Problem of the Week

Problem 27 Solution

Congratulations to Riddhiman Kumar from Cambourne Village College for successfully solving (c), Nate for successfully solving (a), and Markus Kuan from Northstowe Secondary College for successfully solving the problem!

Problem of the Week will be paused and return after the New Years. Merry Christmas and Happy Holidays!

Consider the line perpendicular to $y=mx$ that passes through the point $(1,0)$ :

$y = \frac{-1}{m}x+c$

$c = \frac{1}{m}$

$y= \frac{-1}{m}(x-1)$

The intersection of $y=mx$ and $y=\frac{-1}{m}(x-1)$ is found by solving:

$mx = \frac{-1}{m}(x-1)$

$m^2x = 1 - x$

$x(m^2+1) = 1$

$x = \frac{1}{m^2+1}, \quad y = \frac{m}{m^2+1}.$

Call the point $(1,0)$ as $A$ and the vector from $A$ to $\left(\frac{1}{m^2+1}, \frac{m}{m^2+1}\right)$ as $\vec{p}$ .
The reflection of $A$ in the line $y=mx$ is given by $A + 2\vec{p}$ due to symmetry:

$\vec{p} = \left(\frac{-m^2}{m^2+1}, \frac{m}{m^2+1}\right)$

$A + 2\vec{p} = \left(\frac{1-m^2}{1+m^2}, \frac{2m}{1+m^2}\right)$

This reflection does not change distance to the origin. Thus, for the transformed point, it remains 1.
The angle between the $x$ -axis and the line connecting the transformed point to the origin is twice that of the angle between the line $y=mx$ and the $x$ -axis.

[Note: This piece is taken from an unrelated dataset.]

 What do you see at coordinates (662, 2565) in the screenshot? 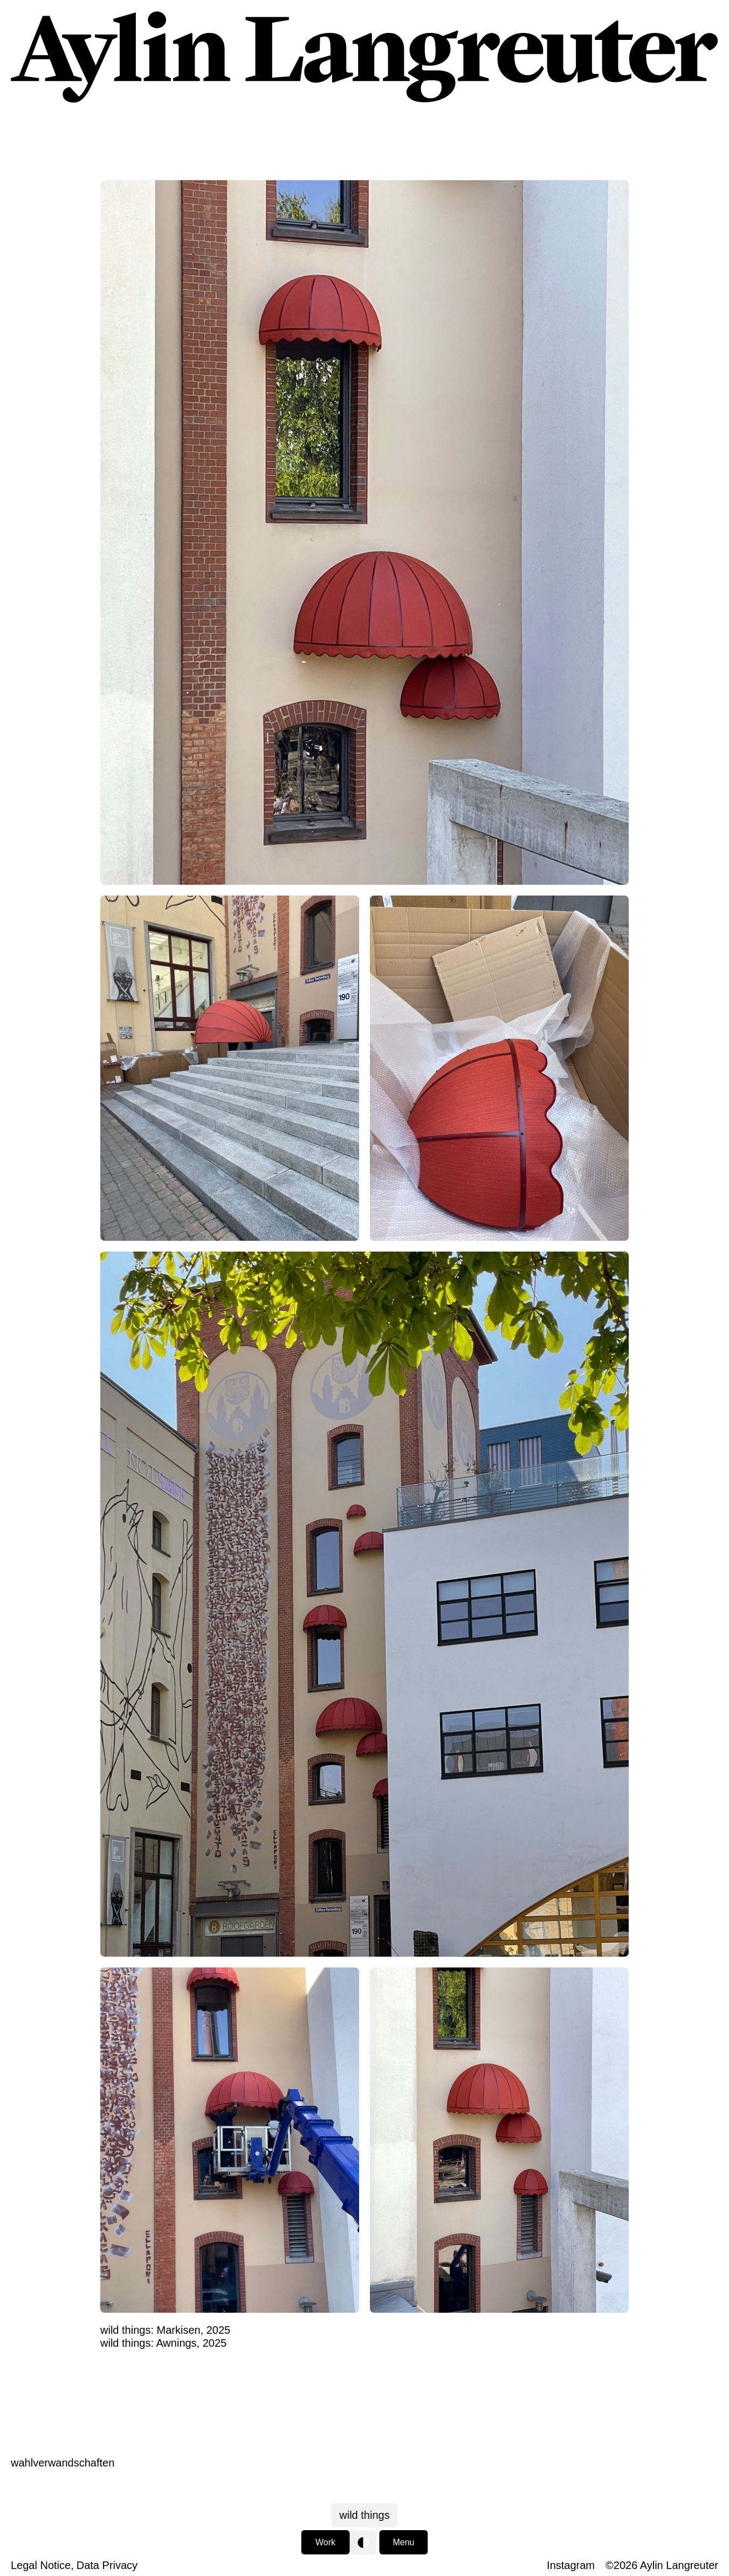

Let $t = \tan\left(\frac{\theta}{2}\right)$ . Then the line $y=tx$ forms an angle of $\frac{\theta}{2}$ with the $x$ -axis. This is due to the likeness between $gradient = \frac{change\ in\ y}{change\ in\ x}$ and $\tan{\theta}=\frac{opposite}{adjacent}$ .
By forming a right-angled triangle whose hypotenuse is the line segment between the origin and the transformed point, the coordinates of the transformed point are:

$(\cos \theta, \sin \theta)$

Comparing this with the result from part A gives:

$\sin \theta = \frac{2t}{1+t^2}, \quad \cos \theta = \frac{1-t^2}{1+t^2}$

with $t = \tan\left(\frac{\theta}{2}\right)$ .

From part B, the reflected point has coordinates

$(\cos \theta, \sin \theta),$

where $\theta$ is the angle in degrees between the line connecting the point to the origin and the positive $x$ -axis.

As $t$ increases from $0$ to $\infty$ , $\theta$ increases from $0^\circ$ to $180^\circ$ .
So, the particle moves along the upper half of a circle with radius 1, following a semicircular path.